Supplied data:
+===+

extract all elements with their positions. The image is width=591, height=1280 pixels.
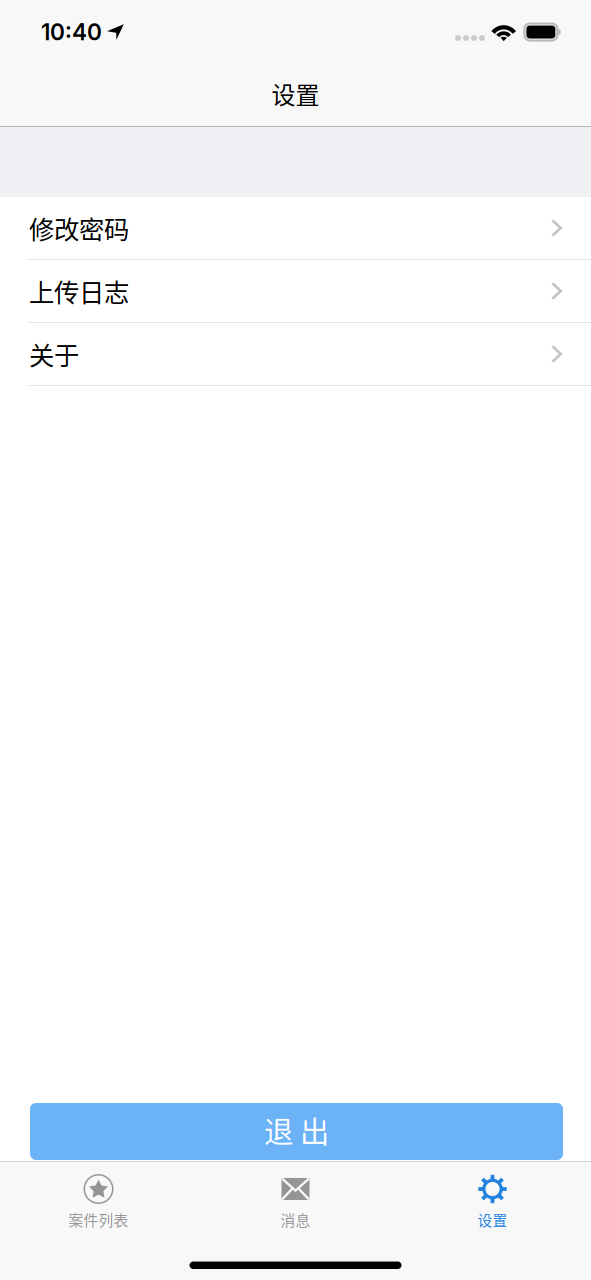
button[interactable]: 上传日志 [0,260,591,323]
button[interactable]: 关于 [0,323,591,386]
staticText: 修改密码 [29,210,129,246]
staticText: 设置 [478,1209,508,1230]
button[interactable]: 退 出 [30,1103,563,1160]
staticText: 退 出 [264,1109,329,1151]
staticText: 消息 [280,1209,310,1230]
button[interactable]: 案件列表 [0,1161,197,1238]
staticText: 关于 [29,336,79,372]
staticText: 案件列表 [68,1209,128,1230]
staticText: 上传日志 [29,273,129,309]
staticText: 设置 [272,76,320,111]
button[interactable]: 设置 [394,1161,591,1238]
button[interactable]: 消息 [197,1161,394,1238]
button[interactable]: 修改密码 [0,197,591,260]
staticText: 10:40 [41,18,102,46]
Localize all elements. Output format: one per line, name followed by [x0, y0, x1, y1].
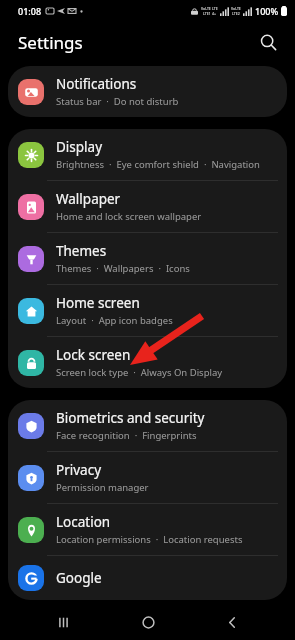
- staticText: Biometrics and security: [56, 409, 205, 427]
- staticText: 4+: [212, 11, 217, 16]
- staticText: VoLTE: [231, 6, 241, 11]
- staticText: Layout · App icon badges: [56, 314, 173, 327]
- staticText: Settings: [18, 31, 83, 54]
- button[interactable]: Display: [8, 129, 287, 180]
- staticText: Location: [56, 513, 111, 531]
- staticText: Face recognition · Fingerprints: [56, 429, 197, 442]
- staticText: Home and lock screen wallpaper: [56, 210, 202, 223]
- staticText: Home screen: [56, 294, 140, 312]
- staticText: Notifications: [56, 75, 137, 93]
- staticText: Brightness · Eye comfort shield · Naviga…: [56, 158, 275, 171]
- staticText: Screen lock type · Always On Display: [56, 366, 223, 379]
- staticText: 01:08: [18, 5, 42, 17]
- button[interactable]: Recents: [41, 604, 85, 640]
- button[interactable]: Back: [210, 604, 254, 640]
- staticText: Location permissions · Location requests: [56, 533, 243, 546]
- button[interactable]: Location: [8, 504, 287, 555]
- staticText: Display: [56, 138, 103, 156]
- button[interactable]: Google: [8, 556, 287, 600]
- staticText: Wallpaper: [56, 190, 121, 208]
- staticText: Themes · Wallpapers · Icons: [56, 262, 190, 275]
- staticText: Privacy: [56, 461, 102, 479]
- staticText: VoLTE: [201, 6, 211, 11]
- button[interactable]: Wallpaper: [8, 181, 287, 232]
- button[interactable]: Biometrics and security: [8, 400, 287, 451]
- staticText: LTE2: [232, 11, 240, 16]
- staticText: LTE: [212, 6, 218, 11]
- staticText: Status bar · Do not disturb: [56, 95, 179, 108]
- button[interactable]: Search: [255, 29, 281, 55]
- staticText: Themes: [56, 242, 107, 260]
- button[interactable]: Lock screen: [8, 337, 287, 388]
- staticText: Permission manager: [56, 481, 149, 494]
- staticText: Google: [56, 569, 102, 587]
- button[interactable]: Privacy: [8, 452, 287, 503]
- button[interactable]: Home screen: [8, 285, 287, 336]
- staticText: LTE1: [203, 11, 211, 16]
- staticText: 100%: [255, 5, 279, 17]
- staticText: Lock screen: [56, 346, 131, 364]
- button[interactable]: Home: [126, 604, 170, 640]
- button[interactable]: Notifications: [8, 66, 287, 117]
- button[interactable]: Themes: [8, 233, 287, 284]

+===+

What is expected: Leave out the pictures and copy everything else in the records word for word.

Problem solution:
extract all elements with their positions. The image is width=591, height=1280 pixels.
button[interactable]: 上传日志 [0,260,591,323]
button[interactable]: 关于 [0,323,591,386]
staticText: 修改密码 [29,210,129,246]
staticText: 设置 [478,1209,508,1230]
button[interactable]: 退 出 [30,1103,563,1160]
staticText: 退 出 [264,1109,329,1151]
staticText: 消息 [280,1209,310,1230]
button[interactable]: 案件列表 [0,1161,197,1238]
staticText: 关于 [29,336,79,372]
staticText: 案件列表 [68,1209,128,1230]
staticText: 上传日志 [29,273,129,309]
staticText: 设置 [272,76,320,111]
button[interactable]: 设置 [394,1161,591,1238]
button[interactable]: 消息 [197,1161,394,1238]
button[interactable]: 修改密码 [0,197,591,260]
staticText: 10:40 [41,18,102,46]
Localize all elements. Output format: one per line, name followed by [x0, y0, x1, y1].
- staticText: Biometrics and security: [56, 409, 205, 427]
- staticText: 4+: [212, 11, 217, 16]
- staticText: VoLTE: [231, 6, 241, 11]
- staticText: Layout · App icon badges: [56, 314, 173, 327]
- staticText: Settings: [18, 31, 83, 54]
- button[interactable]: Display: [8, 129, 287, 180]
- staticText: Location: [56, 513, 111, 531]
- staticText: Face recognition · Fingerprints: [56, 429, 197, 442]
- staticText: Home and lock screen wallpaper: [56, 210, 202, 223]
- staticText: Home screen: [56, 294, 140, 312]
- staticText: Notifications: [56, 75, 137, 93]
- staticText: Brightness · Eye comfort shield · Naviga…: [56, 158, 275, 171]
- staticText: Screen lock type · Always On Display: [56, 366, 223, 379]
- staticText: 01:08: [18, 5, 42, 17]
- button[interactable]: Recents: [41, 604, 85, 640]
- button[interactable]: Back: [210, 604, 254, 640]
- staticText: Location permissions · Location requests: [56, 533, 243, 546]
- button[interactable]: Location: [8, 504, 287, 555]
- staticText: Display: [56, 138, 103, 156]
- button[interactable]: Google: [8, 556, 287, 600]
- staticText: Wallpaper: [56, 190, 121, 208]
- staticText: Themes · Wallpapers · Icons: [56, 262, 190, 275]
- staticText: Privacy: [56, 461, 102, 479]
- staticText: VoLTE: [201, 6, 211, 11]
- button[interactable]: Wallpaper: [8, 181, 287, 232]
- button[interactable]: Biometrics and security: [8, 400, 287, 451]
- staticText: LTE2: [232, 11, 240, 16]
- staticText: LTE: [212, 6, 218, 11]
- staticText: Status bar · Do not disturb: [56, 95, 179, 108]
- button[interactable]: Search: [255, 29, 281, 55]
- staticText: Themes: [56, 242, 107, 260]
- button[interactable]: Lock screen: [8, 337, 287, 388]
- staticText: Permission manager: [56, 481, 149, 494]
- staticText: Google: [56, 569, 102, 587]
- button[interactable]: Privacy: [8, 452, 287, 503]
- button[interactable]: Home screen: [8, 285, 287, 336]
- staticText: LTE1: [203, 11, 211, 16]
- staticText: 100%: [255, 5, 279, 17]
- staticText: Lock screen: [56, 346, 131, 364]
- button[interactable]: Home: [126, 604, 170, 640]
- button[interactable]: Notifications: [8, 66, 287, 117]
- button[interactable]: Themes: [8, 233, 287, 284]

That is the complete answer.